Navarro-Valls’ proposal, if implemented, would eliminate about half of the priests in the United States. (As a former candidate who spent a lot of time with priests and seminarians, I can confirm that this oft-repeated estimate is a reasonable one.) But does his argument for the proposal work? Even supposing (what seems likely from the reports) that the majority of the victims have been male, Navarro-Valls’ conclusion doesn’t follow. For the question to ask is not what percentage of sexual abusers are gays, but rather, what percentage of gays are sexual abusers. Consider an analogy: The vast majority of rapists are male. But it does not follow (and it is not true, pace Andrea Dworkin) that the vast majority of males are rapists. Thus, eliminating males from a given population would not be a fair or appropriate way of curtailing rape. Analogously, even if most sexual abusers within the priesthood were gay, it would not follow that most gays within the priesthood were sexual abusers. Eliminating gays from the priesthood would be horribly unjust to the vast majority of gay priests, who are innocent of sexual abuse and as horrified by it as the rest of us.

Thus, Navarro-Valls’ point about gays is a red herring. It is one thing to be attracted to persons of the same sex; it is quite another to be inclined to abuse persons of the same sex, be they children or otherwise. Conflating these distinctions not only slanders gays, it misdirects our attention away from the real problem, which is sexual abuse. Such scapegoating is a familiar tactic, sadly, and it is morally repugnant — far more so, I would contend, than the clumsy advances of Fr. Jack when I was eighteen.

Which brings me back to the age issue. Navarro-Valls is correct that in some of the cases, pedophilia is not the real problem. (It is difficult to know the percentages, since the Church has been stubbornly uncooperative in releasing data.) There’s a big difference — legally, psychologically, morally — between sex with an eight-year-old and sex with a seventeen-year-old. Cases of the latter type, which often involve seminarians and seminary candidates, may be an abuse of power and a violation of priestly vows, but they are not pedophilia.

Eliminating gays from the priesthood would, indeed, eliminate many of these latter cases. But it would also eliminate a good many decent priests, and needlessly so. For the real culprit here is not homosexuality, but rather the Church’s refusal to address the issue of sexuality directly and realistically. Human beings are sexual, and priests are no exception. Celibacy is demanding, and repression and denial are not helpful in mastering it. If the Church is serious about addressing sexual misconduct, it should focus on healthy ways for its priests to manage their sexuality, which does not disappear once they take vows.
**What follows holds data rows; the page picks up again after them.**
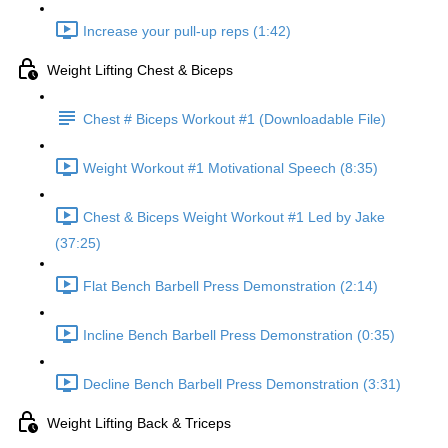
Increase your pull-up reps (1:42)
Weight Lifting Chest & Biceps
Chest # Biceps Workout #1 (Downloadable File)
Weight Workout #1 Motivational Speech (8:35)
Chest & Biceps Weight Workout #1 Led by Jake
(37:25)
Flat Bench Barbell Press Demonstration (2:14)
Incline Bench Barbell Press Demonstration (0:35)
Decline Bench Barbell Press Demonstration (3:31)
Weight Lifting Back & Triceps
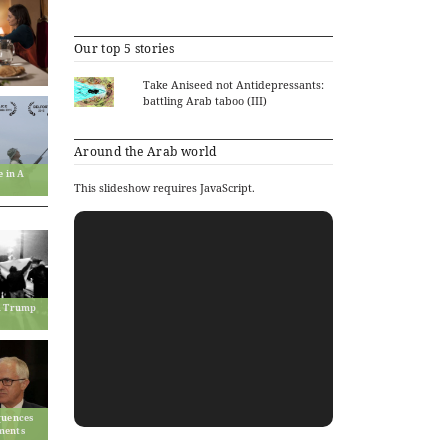
Our top 5 stories
Take Aniseed not Antidepressants:
battling Arab taboo (III)
Around the Arab world
e in A
This slideshow requires JavaScript.
ld Trump
quences
ments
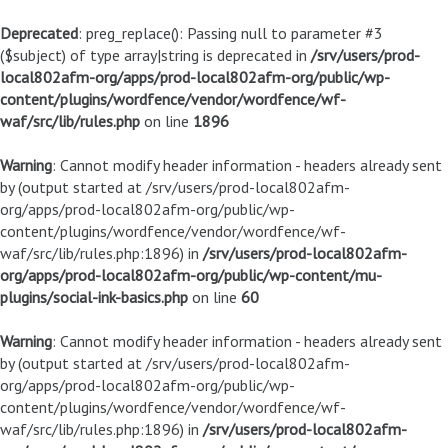
Deprecated
: preg_replace(): Passing null to parameter #3
($subject) of type array|string is deprecated in
/srv/users/prod-
local802afm-org/apps/prod-local802afm-org/public/wp-
content/plugins/wordfence/vendor/wordfence/wf-
waf/src/lib/rules.php
on line
1896
Warning
: Cannot modify header information - headers already sent
by (output started at /srv/users/prod-local802afm-
org/apps/prod-local802afm-org/public/wp-
content/plugins/wordfence/vendor/wordfence/wf-
waf/src/lib/rules.php:1896) in
/srv/users/prod-local802afm-
org/apps/prod-local802afm-org/public/wp-content/mu-
plugins/social-ink-basics.php
on line
60
Warning
: Cannot modify header information - headers already sent
by (output started at /srv/users/prod-local802afm-
org/apps/prod-local802afm-org/public/wp-
content/plugins/wordfence/vendor/wordfence/wf-
waf/src/lib/rules.php:1896) in
/srv/users/prod-local802afm-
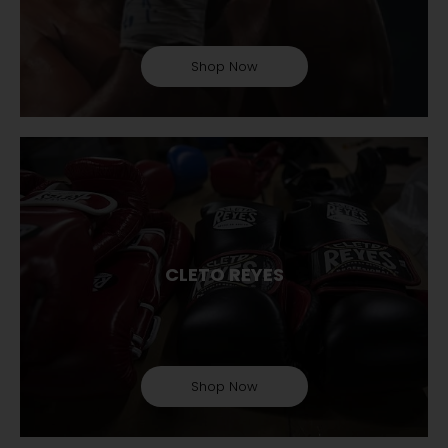
Shop Now
CLETO REYES
Shop Now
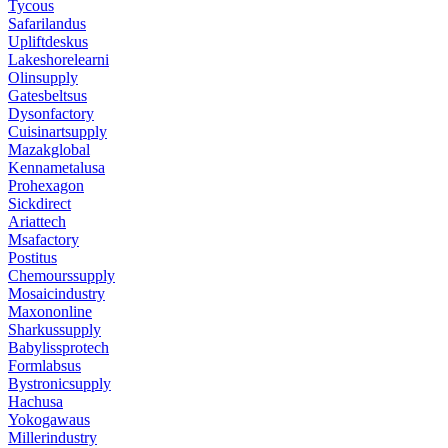
Tycous
Safarilandus
Upliftdeskus
Lakeshorelearni
Olinsupply
Gatesbeltsus
Dysonfactory
Cuisinartsupply
Mazakglobal
Kennametalusa
Prohexagon
Sickdirect
Ariattech
Msafactory
Postitus
Chemourssupply
Mosaicindustry
Maxononline
Sharkussupply
Babylissprotech
Formlabsus
Bystronicsupply
Hachusa
Yokogawaus
Millerindustry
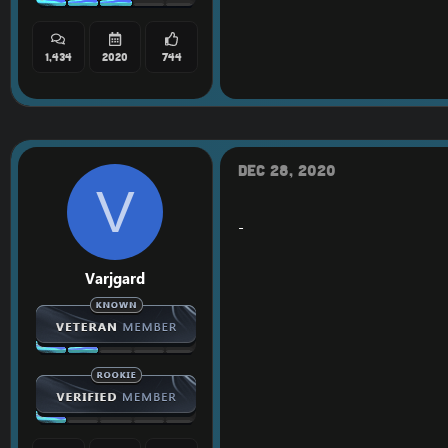
1,434
2020
744
Dec 28, 2020
V
-
Varjgard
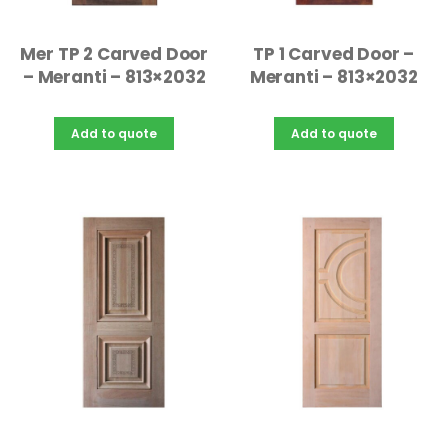
Mer TP 2 Carved Door
TP 1 Carved Door –
– Meranti – 813×2032
Meranti – 813×2032
Add to quote
Add to quote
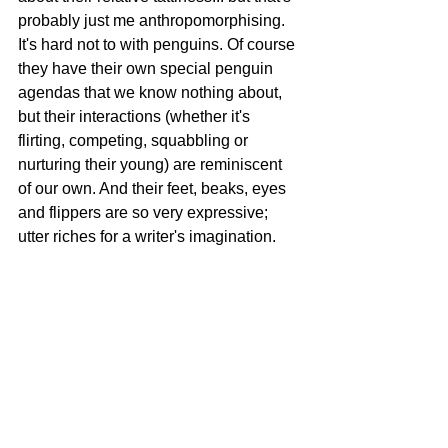
probably just me anthropomorphising. 
It's hard not to with penguins. Of course 
they have their own special penguin 
agendas that we know nothing about, 
but their interactions (whether it's 
flirting, competing, squabbling or 
nurturing their young) are reminiscent 
of our own. And their feet, beaks, eyes 
and flippers are so very expressive; 
utter riches for a writer's imagination.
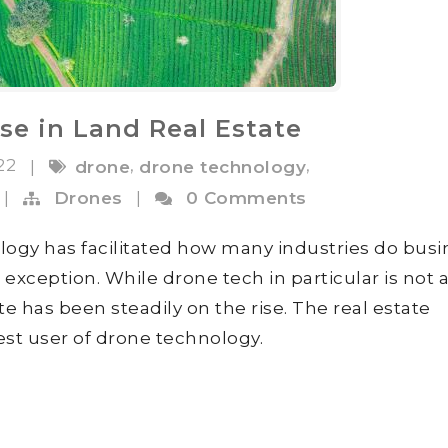
e in Land Real Estate
022
,
,
|
drone
drone technology
|
Drones
|
0 Comments
ogy has facilitated how many industries do busi
o exception. While drone tech in particular is not
te has been steadily on the rise. The real estate
est user of drone technology.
Fr. Jack is a prime example, and my memory of him reminds me of the saying “There but for the grace of God go I.” Had I decided during that retreat to enter religious life, I would have done so as an eighteen-year-old with no sexual or romantic experience to speak of. I would have been thrust into an all-male environment where I would be forbidden not only to have sex but also to masturbate. And sooner or later my sexuality would have asserted itself — doubtlessly in the awkward manner characteristic of the sexually immature. Perhaps I, too, would have eventually found myself attracted to a naive and fresh-faced seminary candidate, and perhaps I too would have behaved like a creep. (For the record, I decided to enter when I was nineteen and then withdrew almost immediately, correctly believing that I needed more “life experience.”) Navarro-Valls’ scapegoating of gays doesn’t solve such problems; it perpetuates them — while ignoring far more serious ones. It is time for the Church to worry less about protecting its image and more about protecting the people it serves.